A steepish drive through the quiet Paradyskloof residential area – yes, the road with the lonely oak tree still standing forlornly in its middle – leads to a stretch of open land, and down a slight dip lies Vriesenhof.
The feeling is that of a real old farm “werf”: white plastered building. A walled vegetable garden that looks like it was sketched straight out of the VOC gardening books. The ubiquitous oak trees are spread across the lawns and between the buildings. And I would not say it if security wasn’t good, but the magnificent fig trees of Vriesenhof stand large, in summer bearing the biggest, sweetest purple figs. Towering over Vriesenhof are the Stellenbosch and Helderberg Mountains which, despite the obvious contribution to ensuring the farm gives good views, lie at the heart of what this place is all about: wine.
Because at Vriesenhof it is absolutely, first and foremost, about the wine. Wine that aims to express the aspect and soil and climate unique to Vriesenhof. Pinot Noir and Chardonnay. Pinotage. Cabernet Sauvignon and those classical components that make up the farm’s Bordeaux-style red blend, namely Merlot, Cabernet Franc and Malbec. The soul purpose here is simply to honour this farm’s unique geography by making wines that do justice to this special place of earth.
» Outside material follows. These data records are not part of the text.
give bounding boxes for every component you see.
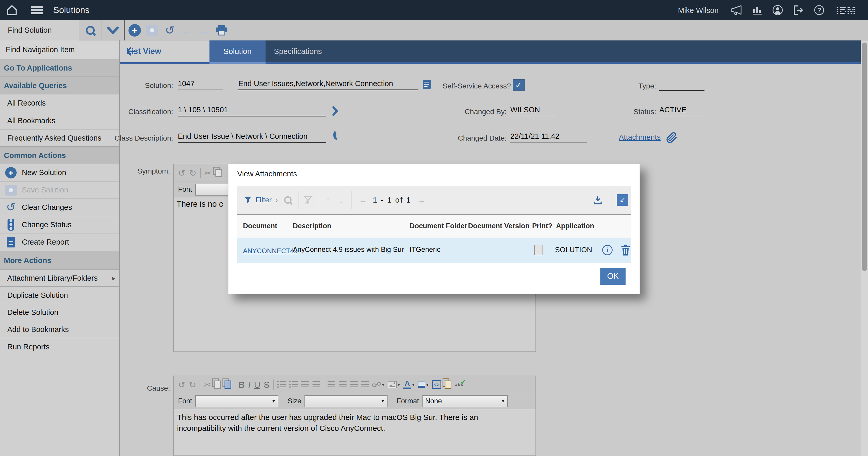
search-icon: [86, 26, 95, 35]
delete-attachment-icon[interactable]: [621, 245, 630, 256]
sidebar-item-duplicate-solution[interactable]: Duplicate Solution: [0, 287, 119, 304]
ibm-logo: IBM: [834, 5, 858, 15]
copy-icon[interactable]: [215, 169, 222, 177]
plus-icon: +: [5, 167, 17, 178]
hamburger-menu-icon[interactable]: [31, 6, 43, 14]
sign-out-icon[interactable]: [793, 5, 804, 15]
strikethrough-icon[interactable]: S: [264, 380, 270, 389]
query-dropdown-button[interactable]: [102, 20, 124, 40]
sidebar-item-clear-changes[interactable]: ↺ Clear Changes: [0, 199, 119, 216]
paste-from-word-icon[interactable]: [445, 381, 452, 389]
align-right-icon[interactable]: [350, 381, 358, 388]
expand-filter-icon[interactable]: ›: [275, 196, 278, 204]
reports-chart-icon[interactable]: [752, 5, 763, 15]
sidebar-item-new-solution[interactable]: + New Solution: [0, 164, 119, 182]
print-button[interactable]: [213, 20, 230, 40]
spellcheck-icon[interactable]: abc✓: [455, 382, 463, 388]
self-service-access-checkbox[interactable]: ✓: [513, 79, 525, 91]
solution-description-field[interactable]: End User Issues,Network,Network Connecti…: [238, 79, 418, 90]
redo-icon[interactable]: ↻: [189, 380, 196, 389]
undo-icon[interactable]: ↺: [178, 380, 186, 389]
scrollbar-thumb[interactable]: [862, 42, 867, 271]
sidebar-item-run-reports[interactable]: Run Reports: [0, 338, 119, 356]
filter-icon[interactable]: [244, 196, 252, 204]
sidebar-section-go-to-applications: Go To Applications: [0, 59, 119, 77]
attachments-link[interactable]: Attachments: [619, 133, 661, 142]
filter-link[interactable]: Filter: [255, 196, 272, 204]
cause-text[interactable]: This has occurred after the user has upg…: [174, 409, 535, 436]
bold-icon[interactable]: B: [239, 380, 245, 389]
print-checkbox[interactable]: [534, 245, 543, 255]
detail-menu-icon[interactable]: [332, 106, 339, 116]
solution-label: Solution:: [120, 82, 173, 90]
home-icon[interactable]: [6, 5, 18, 15]
classification-search-icon[interactable]: [333, 131, 336, 139]
bullet-list-icon[interactable]: [289, 381, 298, 388]
sidebar-item-create-report[interactable]: Create Report: [0, 233, 119, 251]
vertical-scrollbar[interactable]: [861, 40, 868, 456]
profile-icon[interactable]: [772, 5, 783, 15]
sidebar-item-change-status[interactable]: Change Status: [0, 216, 119, 233]
outdent-icon[interactable]: [312, 381, 320, 388]
cause-size-dropdown[interactable]: [305, 395, 388, 407]
info-icon[interactable]: i: [602, 245, 613, 255]
status-label: Status:: [620, 108, 656, 116]
back-to-list-view[interactable]: List View: [120, 40, 210, 62]
user-name[interactable]: Mike Wilson: [678, 6, 718, 15]
source-code-icon[interactable]: <>: [432, 380, 441, 389]
link-button[interactable]: ▾: [372, 381, 384, 388]
ordered-list-icon[interactable]: [277, 381, 286, 388]
undo-icon[interactable]: ↺: [178, 169, 186, 177]
search-button[interactable]: [79, 20, 102, 40]
sidebar-item-attachment-library[interactable]: Attachment Library/Folders ▸: [0, 270, 119, 287]
image-button[interactable]: ▾: [388, 381, 400, 388]
tab-solution[interactable]: Solution: [210, 40, 266, 62]
font-label: Font: [178, 186, 192, 194]
dropdown-arrow-icon: ▾: [382, 382, 384, 388]
find-navigation-item[interactable]: Find Navigation Item: [0, 40, 119, 59]
attachment-row[interactable]: ANYCONNECT49 AnyConnect 4.9 issues with …: [237, 237, 631, 263]
announcements-icon[interactable]: [731, 5, 742, 15]
cut-icon[interactable]: ✂: [204, 380, 211, 389]
class-description-field[interactable]: End User Issue \ Network \ Connection: [178, 132, 326, 143]
redo-icon[interactable]: ↻: [189, 169, 197, 177]
align-justify-icon[interactable]: [361, 381, 369, 388]
next-record-button: →: [196, 20, 211, 40]
align-center-icon[interactable]: [339, 381, 346, 388]
paperclip-icon[interactable]: [666, 132, 678, 144]
col-document-folder: Document Folder: [410, 222, 467, 230]
previous-record-button: ←: [179, 20, 194, 40]
clear-changes-button[interactable]: ↺: [162, 20, 178, 40]
type-field[interactable]: [659, 80, 705, 91]
long-description-icon[interactable]: [423, 79, 431, 89]
format-label: Format: [397, 397, 419, 405]
collapse-table-icon[interactable]: ↙: [617, 194, 628, 206]
cut-icon[interactable]: ✂: [204, 169, 212, 177]
find-solution-input[interactable]: Find Solution: [0, 20, 79, 40]
tab-specifications[interactable]: Specifications: [266, 40, 351, 62]
ok-button[interactable]: OK: [600, 268, 626, 285]
tab-underline-active: [210, 62, 266, 64]
app-title: Solutions: [53, 5, 90, 15]
document-link[interactable]: ANYCONNECT49: [243, 247, 298, 255]
underline-icon[interactable]: U: [254, 380, 260, 389]
text-color-button[interactable]: A ▾: [403, 380, 414, 389]
paste-icon[interactable]: [224, 381, 231, 389]
check-icon: ✓: [515, 80, 522, 90]
italic-icon[interactable]: I: [248, 380, 250, 389]
cause-font-dropdown[interactable]: [195, 395, 278, 407]
cause-format-dropdown[interactable]: None: [422, 395, 508, 407]
help-icon[interactable]: ?: [813, 5, 825, 15]
new-record-button[interactable]: +: [127, 20, 142, 40]
sidebar-item-add-to-bookmarks[interactable]: Add to Bookmarks: [0, 321, 119, 338]
copy-icon[interactable]: [214, 381, 221, 389]
report-document-icon: [7, 237, 15, 248]
solution-id-field[interactable]: 1047: [178, 79, 223, 90]
sidebar-item-delete-solution[interactable]: Delete Solution: [0, 304, 119, 321]
classification-field[interactable]: 1 \ 105 \ 10501: [178, 105, 326, 117]
align-left-icon[interactable]: [328, 381, 335, 388]
download-icon[interactable]: [593, 196, 602, 204]
sidebar: Find Navigation Item Go To Applications …: [0, 40, 120, 456]
bg-color-button[interactable]: ▾: [418, 382, 429, 388]
indent-icon[interactable]: [301, 381, 309, 388]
Okay. Then there is Jan Boland Coetzee. The Don Corleone of Vriesenhof. The Master. The one and only.
For those who know this soft-spoken and modest man, it does not need explaining that Jan never aimed to become the legend in the South African wine industry that he is. Or, as wine aficionado Michael Fridjhon calls him, “a national treasure”.
This kind of recognition does tend to happen when, firstly, you celebrate – as Jan did this year – your 50th harvest as a winemaker. There is the pioneering role Jan played and continues to play in accentuating the importance of regional and site-specific authenticity to ensure South African wines bear the unique fingerprint of nature.
“I am just a farmer,” Jan says. “It is the relationship between the vine and the land that really does all the work in providing a wine with its qualities – good or bad or in between. That is my job, to see that the relationship between the soil, climate, slope and aspect and the vine keeps working. So that, at the end, it all comes together in the glass.”
Kevin Arnold, who makes wine just up the road at Waterford once said something I’ll always remember. “You know what makes Jan different from the rest of us?” Kevin asked. “After the harvest, April time, all of us other winemakers are heading off to the coast for a break. And where is Jan? In the bloody vineyard, digging between the vines to check what the soils and the plants look like, already thinking of next year’s harvest.”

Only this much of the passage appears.